Saturday, May 21, 2011

Vat Grown Meat, It's What's For Dinner

Laboratory moo. [Link]

In this week's New Yorker, Michael Specter takes a great look at the world of in-vitro meat—grown in a lab, outside an animal body. It's not a matter of if, but when. Will you eat it?
One of the pioneering figures in this field, Willem van Eelen, dreamed up many of the techniques used today, which rely on cell cultures to foster growth. Many are excited about the prospect of lab-grown meat for various reasons: It could be more efficient than raising and slaughtering animals. It could be healthier than the sickly animals used whose bodies are chock full of pathogens and anti-biotics. It could finally make PETA STFU.
But how is it done?
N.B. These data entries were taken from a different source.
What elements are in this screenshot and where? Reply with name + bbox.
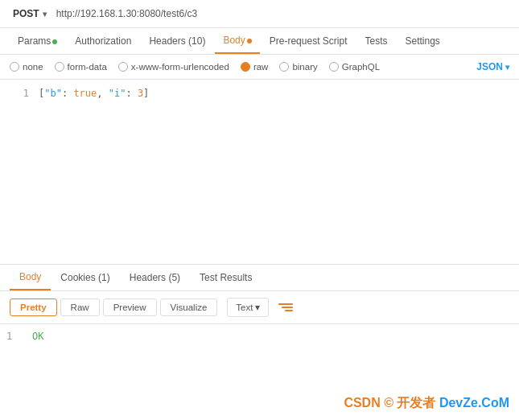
body-type-raw[interactable]: raw	[241, 62, 269, 72]
text-chevron: ▾	[255, 302, 260, 313]
url-bar: POST ▾	[0, 0, 519, 28]
preview-button[interactable]: Preview	[103, 299, 157, 316]
resp-tab-body[interactable]: Body	[10, 265, 51, 290]
response-tabs: Body Cookies (1) Headers (5) Test Result…	[0, 265, 519, 291]
raw-button[interactable]: Raw	[60, 299, 100, 316]
body-type-none[interactable]: none	[10, 62, 43, 72]
body-type-urlencoded[interactable]: x-www-form-urlencoded	[118, 62, 229, 72]
code-editor[interactable]: 1 ["b": true, "i": 3]	[0, 80, 519, 265]
key-b: "b"	[44, 88, 62, 99]
body-type-form-data[interactable]: form-data	[55, 62, 107, 72]
method-label: POST	[13, 8, 39, 19]
method-selector[interactable]: POST ▾	[10, 6, 50, 21]
tab-settings[interactable]: Settings	[397, 29, 448, 53]
resp-ok-value: OK	[32, 331, 43, 342]
body-type-binary[interactable]: binary	[279, 62, 317, 72]
request-tabs: Params Authorization Headers (10) Body P…	[0, 28, 519, 55]
watermark-en-text: DevZe.CoM	[439, 396, 509, 410]
tab-authorization[interactable]: Authorization	[67, 29, 139, 53]
body-dot	[247, 39, 252, 43]
radio-urlencoded	[118, 62, 128, 72]
radio-raw	[241, 62, 250, 72]
url-input[interactable]	[56, 8, 509, 19]
radio-none	[10, 62, 19, 72]
radio-form-data	[55, 62, 64, 72]
response-body: 1 OK	[0, 324, 519, 348]
tab-params[interactable]: Params	[10, 29, 65, 53]
resp-tab-headers[interactable]: Headers (5)	[120, 266, 190, 290]
visualize-button[interactable]: Visualize	[160, 299, 218, 316]
tab-body[interactable]: Body	[215, 28, 259, 54]
tab-prerequest[interactable]: Pre-request Script	[262, 29, 356, 53]
response-line-1: 1 OK	[6, 331, 513, 342]
code-line-1: 1 ["b": true, "i": 3]	[0, 86, 519, 101]
pretty-button[interactable]: Pretty	[10, 299, 57, 316]
key-i: "i"	[109, 88, 126, 99]
resp-tab-cookies[interactable]: Cookies (1)	[51, 266, 119, 290]
watermark-cn-text: CSDN © 开发者	[344, 396, 439, 410]
resp-tab-test-results[interactable]: Test Results	[190, 266, 262, 290]
text-type-dropdown[interactable]: Text ▾	[227, 298, 269, 317]
bracket-close: ]	[143, 88, 149, 99]
tab-headers[interactable]: Headers (10)	[141, 29, 213, 53]
resp-line-number: 1	[6, 331, 19, 342]
json-chevron: ▾	[505, 63, 509, 72]
code-content-1: ["b": true, "i": 3]	[39, 86, 149, 101]
body-type-graphql[interactable]: GraphQL	[329, 62, 380, 72]
tab-tests[interactable]: Tests	[356, 29, 395, 53]
json-type-dropdown[interactable]: JSON ▾	[476, 61, 509, 72]
line-number-1: 1	[6, 86, 29, 101]
val-true: true	[73, 88, 97, 99]
sort-lines-icon	[278, 303, 293, 311]
response-toolbar: Pretty Raw Preview Visualize Text ▾	[0, 291, 519, 324]
params-dot	[52, 39, 57, 44]
sort-button[interactable]	[278, 303, 293, 311]
watermark: CSDN © 开发者 DevZe.CoM	[344, 395, 509, 412]
radio-graphql	[329, 62, 339, 72]
body-type-bar: none form-data x-www-form-urlencoded raw…	[0, 55, 519, 80]
method-chevron: ▾	[43, 10, 47, 19]
radio-binary	[279, 62, 289, 72]
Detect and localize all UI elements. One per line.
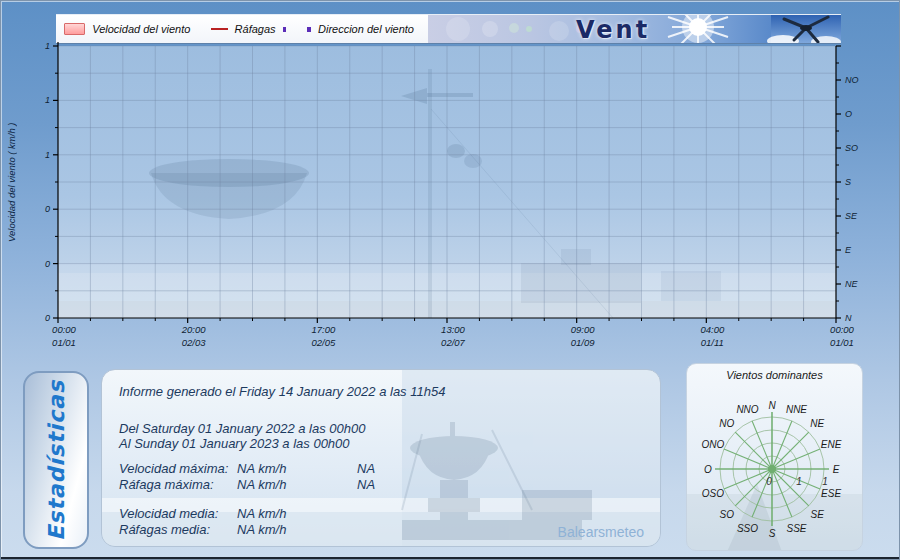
y2-axis-direction-label: NO [845, 75, 859, 85]
y-axis-tick-label: 1 [45, 95, 50, 105]
stat-label: Ráfagas media: [119, 522, 210, 537]
rose-direction-label: S [769, 528, 776, 539]
rose-direction-label: ESE [821, 488, 841, 499]
rose-direction-label: N [768, 400, 776, 411]
rose-scale-label: 0 [766, 476, 772, 487]
x-axis-date-label: 01/01 [52, 337, 76, 348]
x-axis-time-label: 20:00 [181, 324, 206, 335]
x-axis-time-label: 09:00 [571, 324, 595, 335]
tab-statistics-label: Estadísticas [44, 380, 69, 541]
rose-direction-label: E [833, 464, 840, 475]
stat-value: NA km/h [237, 461, 286, 476]
statistics-panel: Informe generado el Friday 14 January 20… [101, 369, 661, 547]
rose-scale-label: 1 [796, 476, 802, 487]
x-axis-date-label: 01/09 [571, 337, 595, 348]
rose-direction-label: NNE [786, 404, 807, 415]
rose-scale-label: 1 [822, 476, 828, 487]
x-axis-date-label: 02/07 [441, 337, 465, 348]
y2-axis-direction-label: N [845, 313, 852, 323]
x-axis-date-label: 02/03 [182, 337, 206, 348]
weather-report-window: Velocidad del vientoRáfagasDireccion del… [0, 0, 900, 560]
x-axis-date-label: 01/01 [830, 337, 854, 348]
period-to-line: Al Sunday 01 January 2023 a las 00h00 [119, 436, 350, 451]
report-generated-line: Informe generado el Friday 14 January 20… [119, 384, 445, 399]
x-axis-time-label: 17:00 [311, 324, 335, 335]
y-axis-tick-label: 0 [45, 313, 50, 323]
tab-statistics[interactable]: Estadísticas [23, 371, 89, 549]
stat-direction-value: NA [357, 477, 375, 492]
rose-direction-label: ENE [821, 439, 842, 450]
y2-axis-direction-label: SE [845, 211, 858, 221]
wind-rose-chart: NNNENEENEEESESESSESSSOSOOSOOONONONNO011 [687, 364, 863, 551]
stat-label: Ráfaga máxima: [119, 477, 214, 492]
stat-label: Velocidad máxima: [119, 461, 228, 476]
rose-direction-label: OSO [702, 488, 724, 499]
rose-direction-label: NO [719, 418, 734, 429]
wind-chart: 11100000:0001/0120:0002/0317:0002/0513:0… [1, 1, 900, 361]
x-axis-date-label: 02/05 [311, 337, 335, 348]
stat-value: NA km/h [237, 477, 286, 492]
x-axis-time-label: 04:00 [700, 324, 724, 335]
rose-direction-label: O [704, 464, 712, 475]
brand-link[interactable]: Balearsmeteo [558, 524, 644, 540]
rose-direction-label: ONO [701, 439, 724, 450]
y2-axis-direction-label: NE [845, 279, 858, 289]
y2-axis-direction-label: E [845, 245, 852, 255]
rose-direction-label: NNO [736, 404, 758, 415]
x-axis-time-label: 13:00 [441, 324, 465, 335]
y2-axis-direction-label: S [845, 177, 851, 187]
y2-axis-direction-label: O [845, 109, 852, 119]
stat-direction-value: NA [357, 461, 375, 476]
rose-direction-label: SSO [737, 523, 758, 534]
y-axis-tick-label: 0 [45, 204, 50, 214]
y2-axis-direction-label: SO [845, 143, 858, 153]
rose-direction-label: SE [811, 509, 825, 520]
period-from-line: Del Saturday 01 January 2022 a las 00h00 [119, 421, 365, 436]
wind-rose-panel: Vientos dominantes NNNENEENEEESESESSESSS… [686, 363, 863, 551]
y-axis-tick-label: 1 [45, 41, 50, 51]
x-axis-time-label: 00:00 [52, 324, 76, 335]
rose-direction-label: SSE [786, 523, 806, 534]
x-axis-date-label: 01/11 [701, 337, 724, 348]
stat-value: NA km/h [237, 522, 286, 537]
rose-direction-label: SO [720, 509, 735, 520]
stat-label: Velocidad media: [119, 506, 218, 521]
y-axis-tick-label: 1 [45, 150, 50, 160]
y-axis-tick-label: 0 [45, 259, 50, 269]
x-axis-time-label: 00:00 [830, 324, 854, 335]
stat-value: NA km/h [237, 506, 286, 521]
rose-direction-label: NE [810, 418, 824, 429]
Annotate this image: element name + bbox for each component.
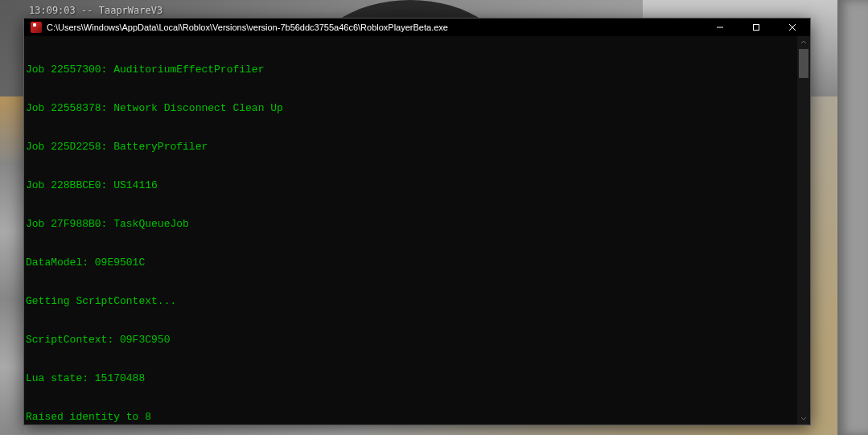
overlay-time: 13:09:03 [29,5,76,16]
console-output[interactable]: Job 22557300: AuditoriumEffectProfiler J… [24,36,797,425]
scroll-track[interactable] [797,49,810,412]
console-line: Raised identity to 8 [26,411,796,424]
svg-rect-1 [753,25,759,31]
game-overlay-text: 13:09:03 -- TaaprWareV3 [29,5,162,16]
console-line: Job 228BBCE0: US14116 [26,179,796,192]
console-line: DataModel: 09E9501C [26,256,796,269]
console-body: Job 22557300: AuditoriumEffectProfiler J… [24,36,810,425]
chevron-up-icon [800,39,807,46]
scroll-down-button[interactable] [797,412,810,425]
minimize-button[interactable] [701,18,738,36]
close-icon [788,23,796,31]
scroll-up-button[interactable] [797,36,810,49]
minimize-icon [716,23,724,31]
console-line: Job 22557300: AuditoriumEffectProfiler [26,64,796,76]
overlay-sep: -- [76,5,99,16]
window-title: C:\Users\Windows\AppData\Local\Roblox\Ve… [47,23,701,32]
titlebar[interactable]: C:\Users\Windows\AppData\Local\Roblox\Ve… [24,18,810,36]
close-button[interactable] [774,18,810,36]
titlebar-buttons [701,18,810,36]
console-line: Getting ScriptContext... [26,295,796,308]
app-icon [31,22,42,33]
console-line: Job 22558378: Network Disconnect Clean U… [26,102,796,115]
overlay-label: TaaprWareV3 [99,5,162,16]
backdrop-right [837,0,868,435]
console-line: Job 27F988B0: TaskQueueJob [26,218,796,231]
maximize-icon [752,23,760,31]
backdrop-left [0,96,24,434]
console-line: ScriptContext: 09F3C950 [26,334,796,347]
console-window: C:\Users\Windows\AppData\Local\Roblox\Ve… [23,18,811,425]
console-line: Job 225D2258: BatteryProfiler [26,141,796,154]
scroll-thumb[interactable] [799,49,808,78]
chevron-down-icon [800,415,807,421]
console-line: Lua state: 15170488 [26,372,796,385]
maximize-button[interactable] [738,18,774,36]
scrollbar[interactable] [797,36,810,425]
Here's how one lab in Eindhoven accomplishes the task:
The initial cells are typically taken from a mouse. (The Dutch have also focused on pork stem cells, because pigs are readily available to them, often reclaimed from eggs discarded at slaughterhouses or taken from biopsies.) Researchers then submerge those cells in amino acids, sugars, and minerals. Generally, that mixture consists of fetal serum taken from calves...After the cells age, van der Schaft and her colleagues place them on biodegradable scaffolds, which help them grow together into muscle tissue. That tissue can then be fused and formed into meat that can be processed as if it were ground beef or pork.